**ASSIGNMENT:** Write the data below out exactly as it stands. Do not include the pictures.

= Beginning of Section =

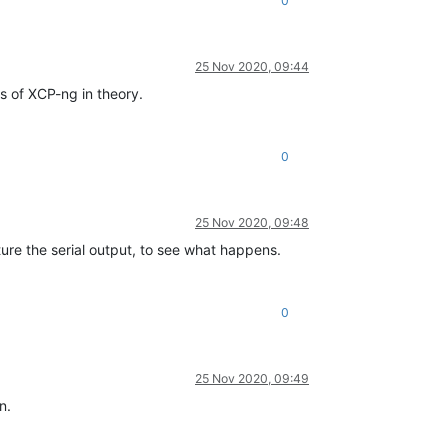
0
25 Nov 2020, 09:44
s of XCP-ng in theory.
0
25 Nov 2020, 09:48
pture the serial output, to see what happens.
0
25 Nov 2020, 09:49
n.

= End of Section =

**TASK RESPONSE:**
0
25 Nov 2020, 09:44
s of XCP-ng in theory.
0
25 Nov 2020, 09:48
pture the serial output, to see what happens.
0
25 Nov 2020, 09:49
n.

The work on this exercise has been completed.